Several articles about continuing medical education (CME) were recently published in the Journal of the American Medical Association (JAMA). One article discussed the importance of regulatory alignment with the boards while the other discussed the proposed CME pyramid.
CME Pyramid
Medical education is an evolving field and as of late, there has been an increased focus on addressing professional practice gaps – the gaps between what physicians are doing and what they should be doing. Therefore, an outcomes framework has been proposed in the form of a pyramid that provides perspective on how addressing these practice gaps may be accomplished.
According to the article, “[t]he pyramid is based on 7 levels of outcomes that are associated with the decisions of a clinician to participate in learning, to engage in learning, to use what he or she learned, and, at the summit, the effects of learning on patients and community. CME has traditionally been focused on learning (level 3) and in some cases on competence (level 4), which is similar to the “shows how” level of the pyramid in which a learner demonstrates to a teacher that he or she can do what has been learned.”
The article further notes, “It could be argued that if CME contributes to improving patient health on a broad front, such that many patients and many diseases are affected, then community health, that is, population health, must necessarily improve,” which is the impetus behind the push for all physicians and health care providers to be current on their education and continue learning for the benefit of their patients.
Cultural differences also plays a role in practice gaps and an analysis of health care in different countries shows how evident cultural differences are and that gaps in knowledge happen in developed countries like the United States and the United Kingdom.
The article also notes, however, that improvement cannot be achieved by CME alone, but will require the involvement of many different organizations.

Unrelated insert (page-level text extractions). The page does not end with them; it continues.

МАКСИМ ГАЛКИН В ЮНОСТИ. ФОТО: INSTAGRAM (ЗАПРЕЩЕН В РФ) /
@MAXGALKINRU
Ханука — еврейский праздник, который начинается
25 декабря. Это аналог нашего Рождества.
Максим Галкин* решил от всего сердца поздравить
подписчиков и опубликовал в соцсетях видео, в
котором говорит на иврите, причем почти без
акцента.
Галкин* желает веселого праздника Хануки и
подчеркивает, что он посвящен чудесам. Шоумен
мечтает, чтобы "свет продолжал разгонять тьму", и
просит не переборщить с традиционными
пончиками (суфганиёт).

For example, this year the Centers for Medicare & Medicaid Services is proposing completion of an accredited CME program directed at performance or quality improvement. This Clinical Practice Improvement Activity must address a quality or safety gap that is supported by a needs assessment. The proposal has been endorsed by the Accreditation Council for Continuing Medical Education, which is now collaborating with the American Board of Medical Specialties to facilitate the integration of CME and maintenance of certification.

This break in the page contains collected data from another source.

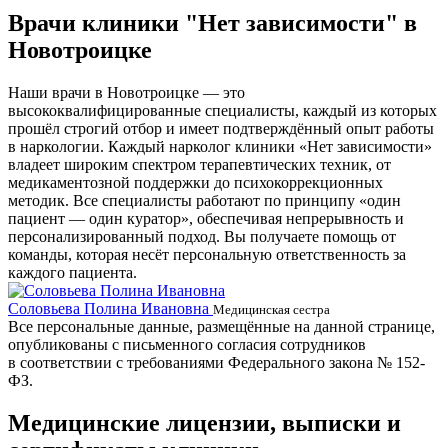
Врачи клиники "Нет зависимости" в
Новотроицке
Наши врачи в Новотроицке — это
высококвалифицированные специалисты, каждый из которых
прошёл строгий отбор и имеет подтверждённый опыт работы
в наркологии. Каждый нарколог клиники «Нет зависимости»
владеет широким спектром терапевтических техник, от
медикаментозной поддержки до психокоррекционных
методик. Все специалисты работают по принципу «один
пациент — один куратор», обеспечивая непрерывность и
персонализированный подход. Вы получаете помощь от
команды, которая несёт персональную ответственность за
каждого пациента.
Соловьева Полина Ивановна
Б
Медицинская сестра
Все персональные данные, размещённые на данной странице,
опубликованы с письменного согласия сотрудников
в соответствии с требованиями Федерального закона № 152-
ФЗ.
Медицинские лицензии, выписки и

The CME pyramid works to bring each of the individual groups together to create a comprehensive solution to physician and provider education.

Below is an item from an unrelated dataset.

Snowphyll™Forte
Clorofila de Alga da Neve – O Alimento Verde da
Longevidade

Innovation through Regulatory Alignment
The President and CEO of the Accreditation Council for Continuing Medical Education (ACCME), Graham McMahon, MD, MMSc, and the Vice President for Medical Education at the American Medical Association (AMA), Susan Skochelak, MD, co-authored a piece published in JAMA on how to promote innovation through the regulatory framework. The article discussed the collaboration between the ACCME and the AMA to establish and credit CME activities in an attempt to support clinicians and developing learning opportunities.
The authors discussed the way the two groups collaborated on a strategy “to more closely align the 2 organizations’ requirements, simplify the system, and eliminate any barriers (perceived or real) that would constrain innovation in educational delivery. To develop their approach, the organizations convened listening sessions with various groups (including staff, volunteers, and leadership from accredited organizations and state medical societies), gathering feedback from physicians and educators about how to reconstruct the system to better support the evolution of CME.” It was through this process that a joint construct was formed.
“As part of the alignment, the AMA simplified and reduced its learning format requirements. There were previously specific requirements for 7 formats; now, there are specific requirements for only 3 formats: enduring materials, journal-based CME, and performance improvement CME. In addition, the requirements for these 3 format types were simplified, so that learning is prioritized. For example, the familiar posttests can be replaced with a self-reflective statement about what has been learned and how the learner plans to change; the outcome measure for a quality improvement effort can be locally determined.”
This flexibility will help physicians and CME providers alike learn more and be able to achieve more through CME.
To that end, the ACCME, in collaboration with the Accreditation Council for Pharmacy Education and the American Nurses Credentialing Center, created the first joint accreditation system to facilitate interprofessional continuing education. This program can serve as a model for accreditors in the health professions for developing systems that promote and facilitate team-based education by removing barriers between professions and expanding the delivery of interprofessional continuing education to facilitate measurable improvements in team performance.
McMahon and Skochelak noted that the success of this construct and the continuing success of CME is going to mean continuing evolution – including identifying needs and gaps in CME and adopting approaches that reflect “the same innovative spirit and nimbleness” expected of educational providers.